Misery, Filth, Joy: Calaferte's Innocents
Requiem of the Innocent Louis Calaferte
Translation Amanda Hopkinson
A childhood in poverty, misery and cynicism; a search for friendship and a trust that is always broken. The powerlessness of children left on their own, exposed to the brutality of adults: all of these are depicted in a series of events. (Georges-Arthur Goldschmidt on Requiem des innocents)
His work is above all a testimony born of human suffering, and this is why we will continue to read him for many years to come.

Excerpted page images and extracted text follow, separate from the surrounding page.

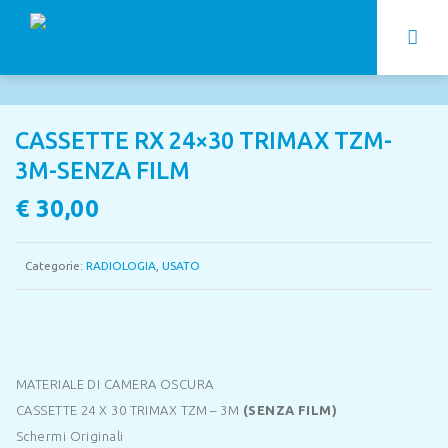
CASSETTE RX 24×30 TRIMAX TZM-
3M-SENZA FILM
€
30,00
Categorie:
RADIOLOGIA
,
USATO
MATERIALE DI CAMERA OSCURA
CASSETTE 24 X 30 TRIMAX TZM – 3M
(SENZA FILM)
Schermi Originali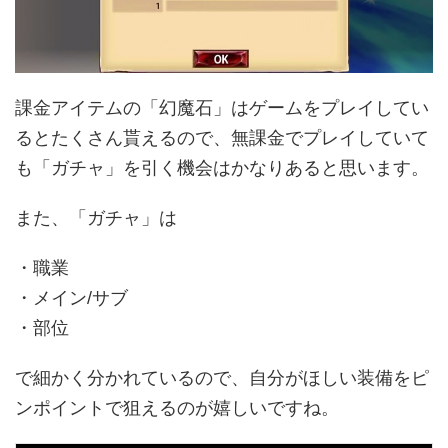
課金アイテムの「幻魔石」はゲームをプレイしてい
るとたくさん貰えるので、無課金でプレイしていて
も「ガチャ」を引く機会はかなりあると思います。
また、「ガチャ」は
・職業
・メイン/サブ
・部位
で細かく分かれているので、自分がほしい装備をピ
ンポイントで狙えるのが嬉しいですね。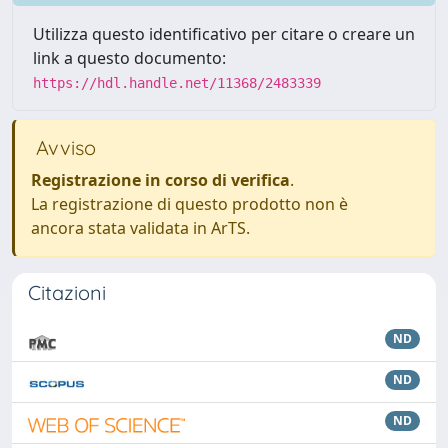
Utilizza questo identificativo per citare o creare un
link a questo documento:
https://hdl.handle.net/11368/2483339
Avviso
Registrazione in corso di verifica
.
La registrazione di questo prodotto non è
ancora stata validata in ArTS.
Citazioni
ND
ND
ND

Georges-Arthur Goldschmidt, La Quinzaine Littéraire
Largely autobiographical, this first novel by Louis Calaferte (a major success in 1952) depicts the author’s childhood and the lives of a gang of youngsters from extremely poor families who live in an abandoned zone on the edge of an unnamed city.
This is no place for the imagination. A zone outside a large city: shacks, a wasteland, shouts, blows, filth, alcohol, sexuality, brutality and ignorance, perversity, the cruel games of idle youth, all of this is real. As is the schoolmaster intent on giving his pupils a taste for human dignity. ‘I am fully aware,’ the author said, ‘that these pages are only worth something in the light of the emotion that, if my goal is reached, should seep out of these scenes, these facts – all of them real – that I have depicted.’ Heralded as revelatory in 1952, Requiem des innocents was Calaferte’s first novel. It is as potent as ever and remains one of the most important cries of revolt against misery and the injustice of the modern world. ‘Poor people are often driven to fight amongst themselves. You need someone on whom to take out your fury, your rage at being in the world and having to stay here.’
The characters and events might remind one of films by Fellini or Pier Paolo Pasolini. The book is a forgotten classic of twentieth-century French literature.